__Assigned task__
Write the entries out again exactly; any picture among them gets left out.

Rendered page images:
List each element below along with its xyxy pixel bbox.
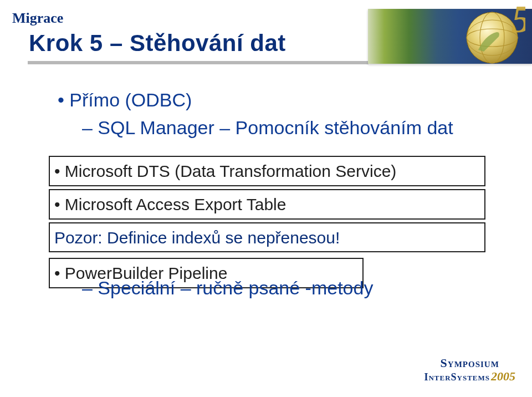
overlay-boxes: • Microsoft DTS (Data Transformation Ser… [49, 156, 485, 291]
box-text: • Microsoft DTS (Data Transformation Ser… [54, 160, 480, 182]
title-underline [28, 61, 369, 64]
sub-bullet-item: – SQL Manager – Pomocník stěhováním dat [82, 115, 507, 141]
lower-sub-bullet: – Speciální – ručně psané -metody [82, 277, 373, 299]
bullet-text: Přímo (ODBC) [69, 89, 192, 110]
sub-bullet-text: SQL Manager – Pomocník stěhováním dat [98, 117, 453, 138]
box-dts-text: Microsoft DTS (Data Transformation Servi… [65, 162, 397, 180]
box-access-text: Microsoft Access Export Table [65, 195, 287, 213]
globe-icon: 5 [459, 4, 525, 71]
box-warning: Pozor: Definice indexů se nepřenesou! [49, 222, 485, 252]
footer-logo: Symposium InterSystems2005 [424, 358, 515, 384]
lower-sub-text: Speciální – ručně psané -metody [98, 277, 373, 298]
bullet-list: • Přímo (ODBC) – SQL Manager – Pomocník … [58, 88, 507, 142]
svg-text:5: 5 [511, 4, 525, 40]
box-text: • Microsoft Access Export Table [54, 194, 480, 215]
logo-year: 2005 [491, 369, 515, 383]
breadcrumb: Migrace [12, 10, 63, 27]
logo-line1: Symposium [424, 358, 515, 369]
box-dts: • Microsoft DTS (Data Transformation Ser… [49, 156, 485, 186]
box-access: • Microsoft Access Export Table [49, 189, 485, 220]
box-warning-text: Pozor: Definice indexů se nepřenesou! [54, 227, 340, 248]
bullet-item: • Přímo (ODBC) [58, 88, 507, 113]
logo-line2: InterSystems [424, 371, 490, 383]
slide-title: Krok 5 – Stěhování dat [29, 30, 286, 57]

__Response for this exercise__
List each element below along with its xyxy pixel bbox.
overlay-boxes: • Microsoft DTS (Data Transformation Ser… [49, 156, 485, 291]
box-text: • Microsoft DTS (Data Transformation Ser… [54, 160, 480, 182]
title-underline [28, 61, 369, 64]
sub-bullet-item: – SQL Manager – Pomocník stěhováním dat [82, 115, 507, 141]
lower-sub-bullet: – Speciální – ručně psané -metody [82, 277, 373, 299]
bullet-text: Přímo (ODBC) [69, 89, 192, 110]
sub-bullet-text: SQL Manager – Pomocník stěhováním dat [98, 117, 453, 138]
box-dts-text: Microsoft DTS (Data Transformation Servi… [65, 162, 397, 180]
box-access-text: Microsoft Access Export Table [65, 195, 287, 213]
globe-icon: 5 [459, 4, 525, 71]
box-warning: Pozor: Definice indexů se nepřenesou! [49, 222, 485, 252]
footer-logo: Symposium InterSystems2005 [424, 358, 515, 384]
lower-sub-text: Speciální – ručně psané -metody [98, 277, 373, 298]
bullet-list: • Přímo (ODBC) – SQL Manager – Pomocník … [58, 88, 507, 142]
svg-text:5: 5 [511, 4, 525, 40]
box-text: • Microsoft Access Export Table [54, 194, 480, 215]
logo-year: 2005 [491, 369, 515, 383]
breadcrumb: Migrace [12, 10, 63, 27]
logo-line1: Symposium [424, 358, 515, 369]
box-dts: • Microsoft DTS (Data Transformation Ser… [49, 156, 485, 186]
box-access: • Microsoft Access Export Table [49, 189, 485, 220]
box-warning-text: Pozor: Definice indexů se nepřenesou! [54, 227, 340, 248]
bullet-item: • Přímo (ODBC) [58, 88, 507, 113]
logo-line2: InterSystems [424, 371, 490, 383]
slide-title: Krok 5 – Stěhování dat [29, 30, 286, 57]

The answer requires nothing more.